En matière d'évaluation et de prévention des risques professionnels, la proposition de loi prévoit l'adaptation aux entreprises de moins de 50 salariés des exigences en matière de définition des actions de prévention et de protection découlant de l'élaboration du document unique d'évaluation et de prévention des risques professionnels (DUERP) et l'obligation introduite par le Sénat de dépôt dématérialisé de ce document sur un portail numérique géré par les organisations d'employeurs.

Par ailleurs, s'agissant de l'adaptation de l'organisation de la santé au travail aux besoins de certains publics particuliers, le texte prévoit l'expérimentation d'actions de prévention collectives destinées aux salariés intérimaires, des modalités de mise en œuvre du suivi de l'état de santé des salariés du particulier employeur et la possibilité pour le chef d'entreprise de bénéficier du suivi médical assuré par le service de prévention et de santé au travail (SPST) auquel son entreprise adhère.

En matière de tarification des services de prévention et de santé au travail, le Sénat a adopté l'encadrement du montant des cotisations dans un « tunnel » défini par référence au coût moyen national de l'ensemble socle de services dont la définition a été précisée et le calcul des cotisations en fonction du nombre de personnes suivies, et non proratisé en équivalent temps plein (ETP).

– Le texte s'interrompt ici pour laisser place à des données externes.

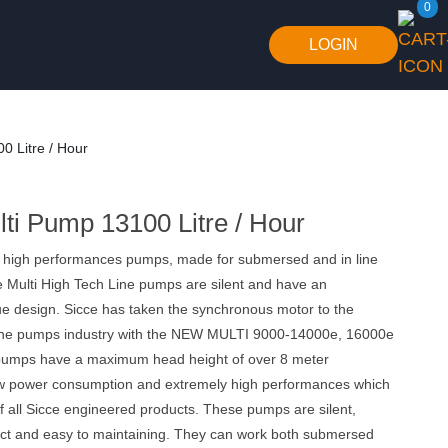
0
LOGIN
0 Litre / Hour
lti Pump 13100 Litre / Hour
 high performances pumps, made for submersed and in line
e Multi High Tech Line pumps are silent and have an
ue design. Sicce has taken the synchronous motor to the
n the pumps industry with the NEW MULTI 9000-14000e, 16000e
pumps have a maximum head height of over 8 meter
ow power consumption and extremely high performances which
f all Sicce engineered products. These pumps are silent,
ct and easy to maintaining. They can work both submersed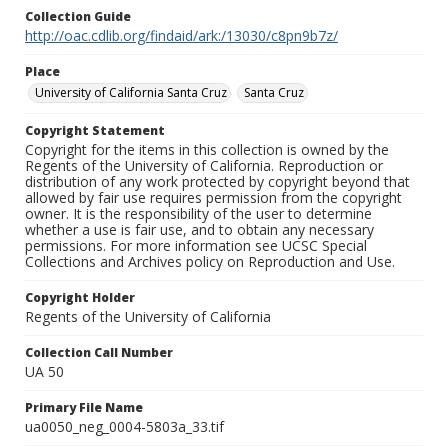
Collection Guide
http://oac.cdlib.org/findaid/ark:/13030/c8pn9b7z/
Place
University of California Santa Cruz
Santa Cruz
Copyright Statement
Copyright for the items in this collection is owned by the
Regents of the University of California. Reproduction or
distribution of any work protected by copyright beyond that
allowed by fair use requires permission from the copyright
owner. It is the responsibility of the user to determine
whether a use is fair use, and to obtain any necessary
permissions. For more information see UCSC Special
Collections and Archives policy on Reproduction and Use.
Copyright Holder
Regents of the University of California
Collection Call Number
UA 50
Primary File Name
ua0050_neg_0004-5803a_33.tif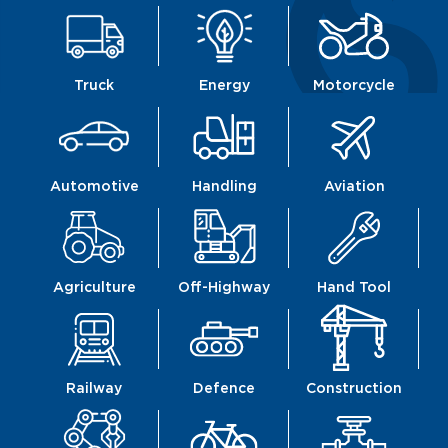
Truck
Energy
Motorcycle
Automotive
Handling
Aviation
Agriculture
Off-Highway
Hand Tool
Railway
Defence
Construction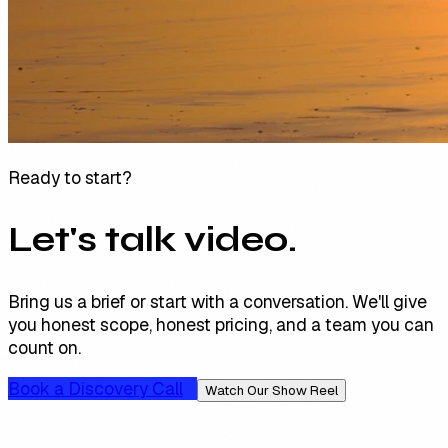
Ready to start?
Let's talk video.
Bring us a brief or start with a conversation. We'll give
you honest scope, honest pricing, and a team you can
count on.
Book a Discovery Call
Watch Our Show Reel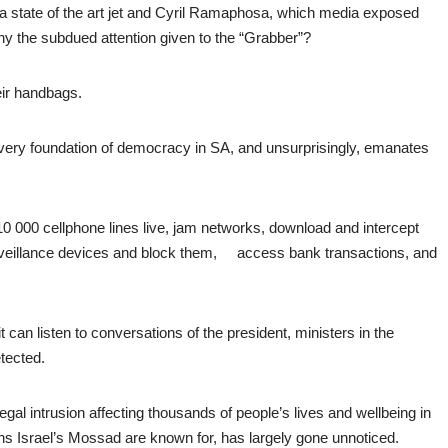
 a state of the art jet and Cyril Ramaphosa, which media exposed
y the subdued attention given to the “Grabber”?
heir handbags.
 very foundation of democracy in SA, and unsurprisingly, emanates
0 000 cellphone lines live, jam networks, download and intercept
veillance devices and block them, access bank transactions, and
 can listen to conversations of the president, ministers in the
tected.
llegal intrusion affecting thousands of people’s lives and wellbeing in
ions Israel’s Mossad are known for, has largely gone unnoticed.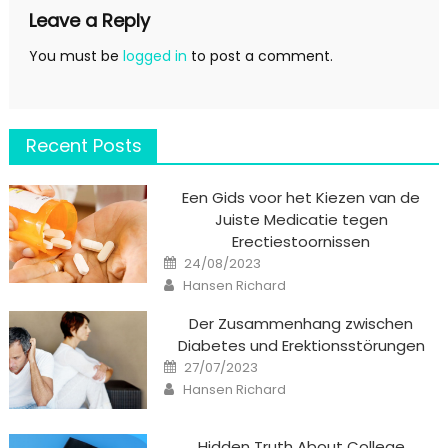
Leave a Reply
You must be
logged in
to post a comment.
Recent Posts
Een Gids voor het Kiezen van de
Juiste Medicatie tegen
Erectiestoornissen
Posted
24/08/2023
on
Author
Hansen Richard
Der Zusammenhang zwischen
Diabetes und Erektionsstörungen
Posted
27/07/2023
on
Author
Hansen Richard
Hidden Truth About College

Des dispositions saluées par Pascale Gruny, rapporteur, estimant qu'elles « traduisent certaines des ambitions de l'ANI en matière de transparence financière des SPSTI » et « tiennent compte de la réalité du suivi médical des salariés à temps partiel et permettent d'assurer une meilleure équité entre les entreprises ».

Enfin, le texte comporte l'expérimentation de l'extension du droit de prescription des médecins du travail. Pour le rapporteur Stéphane Artano, ces dispositions sont une « opportunité de décloisonnement de la médecine du travail et de la médecine de ville pour favoriser les passerelles d'une spécialité à l'autre ».